A 2013 study on body image among women ages 25 to 45 found that 31 percent of participants had purged in an effort to lose weight, while 74 percent reported that concerns about body shape and weight interfered with their happiness.
Those habits can grow into a disorder if left unchecked. “Like any other illness, it starts with smaller symptoms,” Ramos says. “When you have the flu, first you get congested, then your throat hurts, and then your body aches. The same thing happens with eating disorders: You may start cutting back on a particular food; maybe you stop eating in public. That can quickly snowball into a full-blown illness.”
Although the signs of disordered eating vary, symptoms include frequent dieting, anxiety associated with eating, and feelings of impulsivity or loss of control around food.
A preoccupation with food that affects your social life — avoiding eating in front of others because you fear judgment, for instance, or skipping a party because you’re afraid of what you might eat there — is another warning sign.
“If your perspective toward food starts to impair your ability to live in the ways you want, that’s probably the most significant sign,” Lampert says.
Obsessed With Health
Orthorexia is a condition characterized by an unhealthy obsession with healthy eating. The term was coined in 1997 by Steven Bratman, MD, but awareness of its symptoms has risen in the social-media age.
Research has linked Instagram use to increased orthorexia symptoms. And in a paper published in Medical Humanities in 2019, Cristina Hanganu-Bresch, PhD, calls orthorexia “a contemporary cyberpathy, a digitally transmitted disorder inwardly and narrowly focused on health through the consumption of ‘pure’ foods.”
Orthorexia is not recognized in the Diagnostic and Statistical Manual of Mental Disorders, but its symptoms are very real and can harm your health. It’s similar to anorexia in its restrictive nature, Lampert and Ramos explain, but it can present quite differently.
People tend not to be secretive about an obsession with clean eating — and they may even post evidence of their symptoms as healthy principles on social media.
Influencers with orthorexia may not be aware that their obsession is unhealthy. “They’re sharing their behaviors and often gaining followers by doing so. It’s tied up with both their own pursuit of wellness and bolstering their sense of self,” says Lampert.
The shareability of the disorder may be what differentiates it from anorexia and bulimia, though its effects on mental and physical health can be quite similar.
There’s nothing wrong with wanting to eat mostly whole or minimally processed, organic, and fresh foods — which is typically what influencers mean when they refer to “clean” eating. But when that desire becomes an urgent obsession, or if it leads to social isolation or otherwise strains your mental well-being, that’s when the pursuit of healthy eating can become unhealthy.
An overly rigid, restrictive diet is unsustainable in the long term, Ramos says, “and it comes with a lot of anxiety, at a great personal cost.”
The problem with the idea of clean eating is that it implies that some foods are dirty or bad. What really matters, Lampert explains, is how you feel when you eat, which is why she encourages people to focus on mindful eating.

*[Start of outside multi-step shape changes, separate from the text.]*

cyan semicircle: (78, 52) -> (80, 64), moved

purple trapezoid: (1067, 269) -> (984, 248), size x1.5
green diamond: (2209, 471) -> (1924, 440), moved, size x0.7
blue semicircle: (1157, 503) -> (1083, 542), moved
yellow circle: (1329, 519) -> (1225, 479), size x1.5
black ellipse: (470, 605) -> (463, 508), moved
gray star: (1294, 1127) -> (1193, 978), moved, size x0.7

This can involve taking notice of your body’s cues: Does this meal make you feel nourished and energized, or sluggish and bloated? Do you feel satisfied with this food choice, or guilty and anxious? (For more on how to eat mindfully, see “The Mindful Food Journal”.)
“Mindful eating is about answering the question of how you get to make peace with food for real,” Lampert explains. “It’s important to have a peaceful relationship with food, whatever it is you’re choosing to eat.”